Reason does have its blind spots. Heidegger makes this all important point when he says,’ reason glorified for so many centuries, is the most stubborn enemy of thought. Plato seems to have spotted it very early. This is the reason perhaps we can find a separation the mythos and the logos following Plato. Muthos leads to mimeses or copying and therefore has to be kept away from logos. Plato wished to keep logos free from the specter of imitation. But such an insulation form the specter of imitation is dangerous and can become breeding ground for fascist identification with that which is thought to be the essence or nature of culture which then is deemed to be conserved without letting it be lost. Thus the separation of the muthos from the logos appears to be the cause of most totalitarianism that the world has seen. In place of dialectical recovery of the lack of the muthos, these totalitarianisms opted for an aesthetic solution. One can clearly see in the weaving together of Nazi ideology. The mythical mist in the ideology of Nazism gave it traction among the Germans. This brought mimesis back in their lives. They can then become Aryans and dominate the world.
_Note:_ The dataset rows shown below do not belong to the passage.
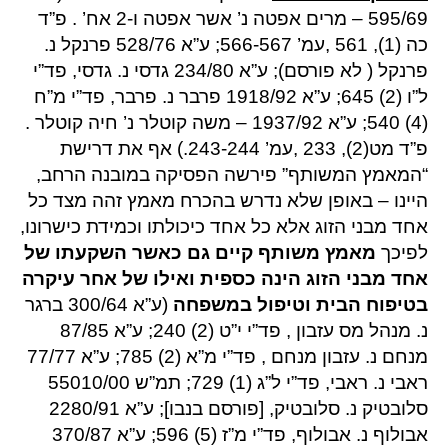
595/69 – מרים אפטה נ’ אשר אפטה ו-2 אח’ . פ”ד
כה (1), 561 ,עמ’ 566-567; ע”א 528/76 פרנקל נ.
פרנקל ( לא פורסם); ע”א 234/80 גדסי נ. גדסי, פד”י
ל”ו (2) 645; ע”א 1918/92 פרבר נ. פרבר, פד”י מ”ח
(4) 540; ע”א 1937/92 – משה קוטלר נ’ חיה קוטלר .
פ”ד מט(2), 233 ,עמ’ 243-244.) אף את דרישת
“המאמץ המשותף” פירשה הפסיקה במובנה הרחב,
היינו – באופן שלא נדרש בהכרח מאמץ זהה מצד כל
אחד מבני הזוג אלא כל אחד כיכולתו וכמידת כישרונו,
לפיכך
מאמץ משותף קיים גם כאשר השקעתו של
אחד מבני הזוג הינה כספית ואילו של אחר עיקרה
בטיפוח הבית וטיפול במשפחה
(ע”א 300/64 ברגר
נ. מנהל מס עזבון , פד”י י”ט (2) 240; ע”א 87/85
מנחם נ. עזבון מנחם , פד”י מ”א (2) 785; ע”א 77/77
ראבי נ. ראבי, פד”י ל”ג (1) 729; תמ”ש 55010/00
סלובטיק נ. סלובטיק, [פורסם בנבו]; ע”א 2280/91
אבולוף נ. אבולוף, פד”י מ”ז (5) 596; ע”א 370/87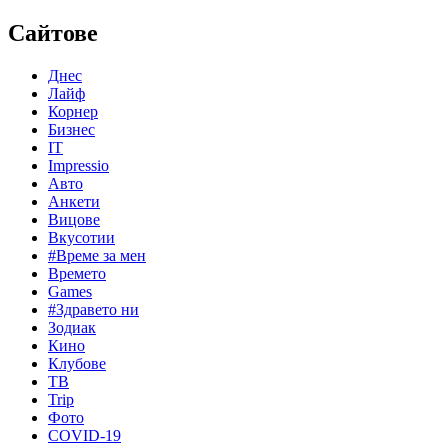
Сайтове
Днес
Лайф
Корнер
Бизнес
IT
Impressio
Авто
Анкети
Вицове
Вкусотии
#Време за мен
Времето
Games
#Здравето ни
Зодиак
Кино
Клубове
ТВ
Trip
Фото
COVID-19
This became the guiding myth of the people who become the followers of Nazi ideology.
Therefore, the making of the myths is important for totalitarian ideologies. The plasticity of the cultures offers symbolic possibilities to the making of the myths. The myth then becomes resource that lends itself as a force of identification for the people as an exemplar to be lived. This means myth then becomes symbolic dream image which has be lived dialectically against tendencies that oppose its actualization. This fight against resisting tendencies becomes one that reinforces one’s conviction to live for the symbolic dream. The symbolic dream is narrativized using the power of self affirmation. There is neither knowledge to establish nor thought to be overcome. The narratives hammer tireless repetition of certitudes. These narratives present the myth as exclusive difference and thus can be lived out simply by its affirmation.
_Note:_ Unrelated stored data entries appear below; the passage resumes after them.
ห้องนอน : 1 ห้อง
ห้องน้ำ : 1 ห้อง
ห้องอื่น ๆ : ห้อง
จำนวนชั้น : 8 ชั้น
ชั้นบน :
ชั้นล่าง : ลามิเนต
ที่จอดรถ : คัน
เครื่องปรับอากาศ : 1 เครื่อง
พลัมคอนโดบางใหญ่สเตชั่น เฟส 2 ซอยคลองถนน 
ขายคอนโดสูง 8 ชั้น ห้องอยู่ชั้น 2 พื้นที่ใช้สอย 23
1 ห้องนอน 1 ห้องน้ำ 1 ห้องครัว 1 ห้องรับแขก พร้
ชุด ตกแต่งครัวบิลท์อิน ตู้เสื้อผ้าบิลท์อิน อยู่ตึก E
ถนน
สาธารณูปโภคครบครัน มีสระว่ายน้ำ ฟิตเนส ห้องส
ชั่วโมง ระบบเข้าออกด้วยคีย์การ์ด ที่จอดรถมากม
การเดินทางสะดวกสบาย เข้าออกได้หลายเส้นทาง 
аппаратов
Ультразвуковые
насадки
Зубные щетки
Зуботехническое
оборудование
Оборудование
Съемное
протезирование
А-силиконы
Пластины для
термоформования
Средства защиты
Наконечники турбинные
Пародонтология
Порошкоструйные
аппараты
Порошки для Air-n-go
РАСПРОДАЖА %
The identity is not given as fact or discourse. It is given as dream to live for. This is the mythical power of dream that projects an image with which one identifies. This means myth requires it adherent to believe in it. To ensure this belief a myth has to embody a figure or type, Nazi myth had the myth of race within it. Hindutva myth for instance carries the figure of Lord Ram along with Hinduism. The type or the figure gives myth the position of being absolute, concrete and singular identity. Hence, those who fail to identify with it can be scorned which itself creates a condition for them to identify with the myth. The Hindus, who embrace the myth of Hindutva then become sanskari Hindus and other Hindus feel, left out which itself creates the desire to join those that lives the myth. The type also constructs an anti-Type that gets demonized. The Jews, the Muslims and other minorities become the anti-Type in the case of the Nazi and Hindutva myths respectively. The anti-Tpye becomes formless or plastic and can be acquire form that Nazis or the Hindutvadins can give to reinforce their. This prepares the conditions for the moral justification of elimination of the anti-Type that then becomes an antinational who can be annihilated. People live the truth of the myth by living the myth. It has the dream aspect that makes it project not-yet-fulfilled. This pushes its adherent to live the myth and seek self-fulfilment. This self-fulfilment is sought by living the myth through repetitions with a difference.
This means muthos has its own way of working. It has its own logic. It is moving between the semiotic and productive hermeneutics. The semiotic or the meaning dimension is lived through perfomatives . These perfromatives links muthos, logos and vivos. Perfromative are mimetic. They imitate the myth. This means the myth, reason and life meet in the way myth produces mimetic drives in the people. This does not mean that living of myth is taking away the agency of the people. It certainly weakens it. Hence, we need to decode the way myth works and produces its subject. It can manifest several questions that linger in our, minds. Thus, for instance we can see how the Hindutva myth is lived in our country and how it has led the hindus to vote as Hindus to the BJP.
The Philosophy needs a method that enables us to look for the link between the Mythos, Logos and Vivos. This method has to be based into dissensus. Consensus cannot mark a distance from the myth to hermeneutically examine the logic of it workings. This is why we have to appreciate the strength of dissensus. Dissensus is the attitude that we have to bring into our thinking. But we have to begin with practices or performatives. These performative are sites where the myth is being lived out. Examining the peformatives and the affects that they produce with distanciation taught to us by Paul Ricouer will enable us to map the myth, its type and the anti-Type. Once we explore the myth we may be enabled to understand its workings. Thus, we can interrogate the workings or counter the workings by exposing the narrow boundaries of the myth that holds people captive. What we are facing is actually a problem of aesthetics. We have to bring about a reversal of this aesthetic orientations that give power to the myth which people live. This is why the question, ‘can philosophy bring about a change in the aesthetic orientations. Will it mean that philosophy will have to counter myth with another myth with its type and anti-Type? Can we keep our vivos free from muthos? Logos of philosophy itself is our muthos that we live through our performatives. This is why philosophy awaking to its own muthos can assist how muthos works in totalitarian regimes and pluralarize myths that are emancipative.